The last schedule deals with small-scale repackaging of beer into small containers—something that I've done much research on in my local electorate. This change will provide deregulatory benefits to retail and hospitality venues who repackage beer from bulk quantities into small containers for immediate retail sale—for those people who have Growlers and other containers on their property. From 1 July, this measure introduces a targeted exemption from alcohol excise licensing requirements. It will apply to the repackaging of the first 10,000 litres of beer from kegs into non-pressurised containers of no more than two litres capacity.

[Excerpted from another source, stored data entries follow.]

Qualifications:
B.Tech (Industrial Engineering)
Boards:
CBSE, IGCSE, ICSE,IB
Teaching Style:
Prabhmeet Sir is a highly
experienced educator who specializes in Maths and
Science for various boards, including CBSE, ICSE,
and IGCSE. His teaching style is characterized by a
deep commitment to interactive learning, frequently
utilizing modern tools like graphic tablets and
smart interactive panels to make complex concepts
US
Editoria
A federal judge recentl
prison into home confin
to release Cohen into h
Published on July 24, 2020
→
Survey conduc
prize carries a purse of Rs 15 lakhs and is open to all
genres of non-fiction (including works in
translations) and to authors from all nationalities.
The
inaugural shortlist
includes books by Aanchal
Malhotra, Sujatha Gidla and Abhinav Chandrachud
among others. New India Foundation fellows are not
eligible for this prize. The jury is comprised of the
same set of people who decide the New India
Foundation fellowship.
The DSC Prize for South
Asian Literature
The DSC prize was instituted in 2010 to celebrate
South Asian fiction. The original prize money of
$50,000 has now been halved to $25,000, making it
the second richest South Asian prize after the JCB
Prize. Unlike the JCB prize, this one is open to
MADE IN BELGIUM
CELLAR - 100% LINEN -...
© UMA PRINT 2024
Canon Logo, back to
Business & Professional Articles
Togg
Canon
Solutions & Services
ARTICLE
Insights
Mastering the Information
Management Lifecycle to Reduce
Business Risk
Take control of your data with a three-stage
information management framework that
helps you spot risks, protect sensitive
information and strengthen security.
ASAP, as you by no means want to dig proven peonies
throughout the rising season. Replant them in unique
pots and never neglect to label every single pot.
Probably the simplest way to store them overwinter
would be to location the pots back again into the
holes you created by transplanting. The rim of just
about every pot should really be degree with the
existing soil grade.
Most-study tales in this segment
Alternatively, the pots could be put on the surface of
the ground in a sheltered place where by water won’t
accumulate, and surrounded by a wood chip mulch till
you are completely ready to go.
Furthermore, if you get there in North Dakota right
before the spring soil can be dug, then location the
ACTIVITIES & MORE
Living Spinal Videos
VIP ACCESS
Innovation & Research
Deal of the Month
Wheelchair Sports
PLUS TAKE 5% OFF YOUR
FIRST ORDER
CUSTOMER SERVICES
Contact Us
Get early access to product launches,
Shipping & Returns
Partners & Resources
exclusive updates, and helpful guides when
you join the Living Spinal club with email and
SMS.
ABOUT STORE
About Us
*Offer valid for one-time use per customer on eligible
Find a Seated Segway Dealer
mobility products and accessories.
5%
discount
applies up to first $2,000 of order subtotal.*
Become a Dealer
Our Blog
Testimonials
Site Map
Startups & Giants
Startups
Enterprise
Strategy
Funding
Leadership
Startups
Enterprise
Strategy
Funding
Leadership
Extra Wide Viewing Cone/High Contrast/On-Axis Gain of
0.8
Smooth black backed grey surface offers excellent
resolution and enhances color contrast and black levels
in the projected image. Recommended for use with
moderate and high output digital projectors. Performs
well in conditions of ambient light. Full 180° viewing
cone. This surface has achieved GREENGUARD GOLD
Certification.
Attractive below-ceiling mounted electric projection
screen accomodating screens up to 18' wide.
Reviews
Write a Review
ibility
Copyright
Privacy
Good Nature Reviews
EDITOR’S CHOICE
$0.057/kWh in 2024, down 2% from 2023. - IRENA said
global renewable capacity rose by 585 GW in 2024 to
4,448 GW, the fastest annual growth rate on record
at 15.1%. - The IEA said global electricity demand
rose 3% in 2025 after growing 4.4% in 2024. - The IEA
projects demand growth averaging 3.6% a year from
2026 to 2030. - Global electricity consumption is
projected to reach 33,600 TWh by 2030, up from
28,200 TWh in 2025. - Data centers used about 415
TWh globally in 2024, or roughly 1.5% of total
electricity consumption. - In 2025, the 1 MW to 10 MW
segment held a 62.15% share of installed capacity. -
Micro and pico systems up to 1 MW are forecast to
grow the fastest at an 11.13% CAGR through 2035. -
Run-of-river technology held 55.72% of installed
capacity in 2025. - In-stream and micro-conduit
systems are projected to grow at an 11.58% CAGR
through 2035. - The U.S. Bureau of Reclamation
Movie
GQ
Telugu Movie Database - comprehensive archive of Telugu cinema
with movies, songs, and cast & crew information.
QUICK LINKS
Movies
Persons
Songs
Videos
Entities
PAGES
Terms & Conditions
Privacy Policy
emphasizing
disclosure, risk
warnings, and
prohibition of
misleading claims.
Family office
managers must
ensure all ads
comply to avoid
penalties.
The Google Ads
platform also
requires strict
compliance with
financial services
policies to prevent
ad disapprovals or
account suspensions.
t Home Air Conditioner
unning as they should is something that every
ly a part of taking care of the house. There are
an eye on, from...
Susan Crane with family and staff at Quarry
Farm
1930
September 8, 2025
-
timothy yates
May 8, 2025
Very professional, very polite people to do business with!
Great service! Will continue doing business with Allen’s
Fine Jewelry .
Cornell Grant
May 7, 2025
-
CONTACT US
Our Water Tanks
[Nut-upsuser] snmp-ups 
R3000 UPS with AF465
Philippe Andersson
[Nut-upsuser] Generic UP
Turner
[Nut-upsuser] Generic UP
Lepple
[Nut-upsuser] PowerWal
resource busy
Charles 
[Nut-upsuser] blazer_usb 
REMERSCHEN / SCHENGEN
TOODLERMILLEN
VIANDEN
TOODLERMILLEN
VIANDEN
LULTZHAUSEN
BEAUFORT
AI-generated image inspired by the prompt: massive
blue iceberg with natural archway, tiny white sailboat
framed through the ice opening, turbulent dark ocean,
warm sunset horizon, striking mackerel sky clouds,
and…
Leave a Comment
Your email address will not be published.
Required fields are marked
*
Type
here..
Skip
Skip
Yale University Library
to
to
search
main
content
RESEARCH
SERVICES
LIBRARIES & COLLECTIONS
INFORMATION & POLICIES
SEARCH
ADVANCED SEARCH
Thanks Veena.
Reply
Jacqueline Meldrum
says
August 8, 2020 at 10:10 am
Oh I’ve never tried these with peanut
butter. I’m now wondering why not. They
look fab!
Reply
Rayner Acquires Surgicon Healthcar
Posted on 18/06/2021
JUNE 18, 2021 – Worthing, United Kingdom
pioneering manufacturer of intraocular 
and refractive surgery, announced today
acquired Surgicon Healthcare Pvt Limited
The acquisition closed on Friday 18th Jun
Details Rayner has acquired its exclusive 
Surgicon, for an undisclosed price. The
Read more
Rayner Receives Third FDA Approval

This amendment will remove the disproportionate regulatory requirements on this practice created by the alcohol excise system. Currently businesses, such as breweries in my electorate—Slipstream and the like—who package duty-paid beer into these containers are required to hold a manufacturing licence for excise purposes and pay duty again—in effect, paying double duty. These licences carry significant obligations that are more appropriate to entities that are fermenting, brewing and repackaging beer on a commercial basis in order to protect the lower alcohol excise rate of keg beer. However, filling specified containers in retail settings does not pose an integrity risk. This will ensure larger businesses engaged in this practice in more significant commercial quantities remain appropriately regulated. The sale of takeaway alcohol in retail settings will remain the regulatory responsibility of the states and territories in terms of hours, checking ID and the like.

These five changes include building a better and stronger relationship with Iceland, further reducing red tape for small businesses, streamlining processes for entities doing work in our communities and internationally, and helping the Australian economy. I recommend the bill to the House.